» Exercise objective
From the entries, copy each line that includes "мішки".

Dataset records
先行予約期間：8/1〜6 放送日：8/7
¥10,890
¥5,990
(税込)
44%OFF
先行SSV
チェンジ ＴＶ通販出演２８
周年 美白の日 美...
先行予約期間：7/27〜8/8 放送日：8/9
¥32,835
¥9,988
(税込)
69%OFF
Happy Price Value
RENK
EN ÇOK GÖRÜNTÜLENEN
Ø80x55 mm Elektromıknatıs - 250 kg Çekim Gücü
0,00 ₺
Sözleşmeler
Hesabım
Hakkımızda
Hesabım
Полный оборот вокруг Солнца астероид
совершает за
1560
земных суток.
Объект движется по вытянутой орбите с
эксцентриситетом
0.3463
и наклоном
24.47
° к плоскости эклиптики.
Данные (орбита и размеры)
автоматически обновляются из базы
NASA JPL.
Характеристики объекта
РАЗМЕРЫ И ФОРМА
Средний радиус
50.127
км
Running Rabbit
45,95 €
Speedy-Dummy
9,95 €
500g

==

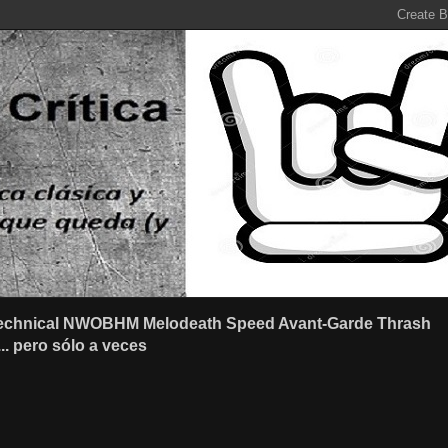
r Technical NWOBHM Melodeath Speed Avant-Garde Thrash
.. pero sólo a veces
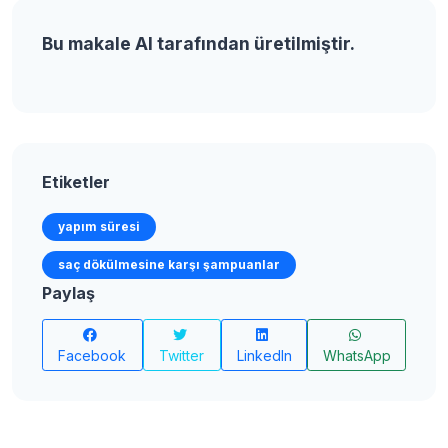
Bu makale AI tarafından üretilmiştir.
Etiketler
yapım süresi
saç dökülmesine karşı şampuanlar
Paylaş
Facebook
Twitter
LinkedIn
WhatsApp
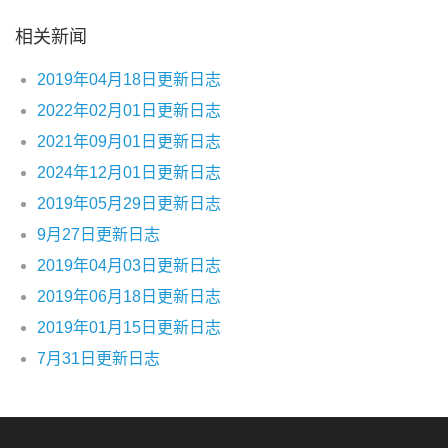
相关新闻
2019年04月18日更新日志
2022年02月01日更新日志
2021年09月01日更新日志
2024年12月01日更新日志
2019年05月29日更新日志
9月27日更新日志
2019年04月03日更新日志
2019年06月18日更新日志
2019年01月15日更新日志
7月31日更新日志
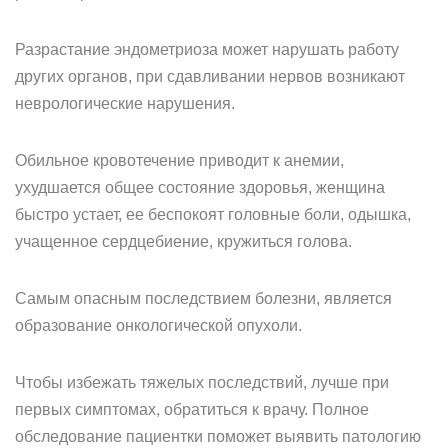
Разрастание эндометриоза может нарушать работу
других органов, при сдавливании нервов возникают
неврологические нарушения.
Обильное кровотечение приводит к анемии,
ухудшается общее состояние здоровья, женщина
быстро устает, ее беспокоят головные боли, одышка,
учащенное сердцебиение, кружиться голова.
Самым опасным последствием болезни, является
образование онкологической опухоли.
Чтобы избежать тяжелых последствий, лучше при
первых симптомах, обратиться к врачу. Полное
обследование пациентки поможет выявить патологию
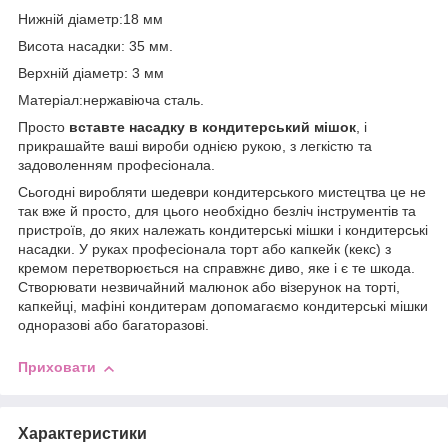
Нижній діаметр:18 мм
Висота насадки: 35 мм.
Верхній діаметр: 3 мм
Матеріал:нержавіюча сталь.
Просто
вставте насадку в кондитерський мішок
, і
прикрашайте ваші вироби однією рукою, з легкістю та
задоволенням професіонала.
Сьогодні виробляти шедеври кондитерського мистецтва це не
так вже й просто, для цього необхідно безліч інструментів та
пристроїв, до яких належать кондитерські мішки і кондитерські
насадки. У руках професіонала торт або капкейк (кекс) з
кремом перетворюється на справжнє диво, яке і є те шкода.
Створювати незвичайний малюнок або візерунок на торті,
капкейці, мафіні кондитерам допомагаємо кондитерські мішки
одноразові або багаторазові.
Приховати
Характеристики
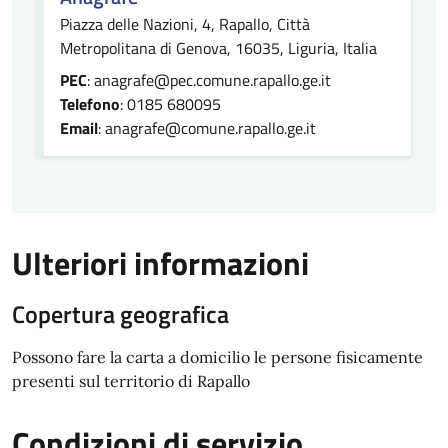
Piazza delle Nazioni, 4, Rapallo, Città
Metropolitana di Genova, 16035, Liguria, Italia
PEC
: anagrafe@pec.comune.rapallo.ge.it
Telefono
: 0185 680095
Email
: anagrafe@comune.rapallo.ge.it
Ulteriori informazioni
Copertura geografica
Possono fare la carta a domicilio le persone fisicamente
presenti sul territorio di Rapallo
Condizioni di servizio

» Your solution
пристроїв, до яких належать кондитерські мішки і кондитерські
капкейці, мафіні кондитерам допомагаємо кондитерські мішки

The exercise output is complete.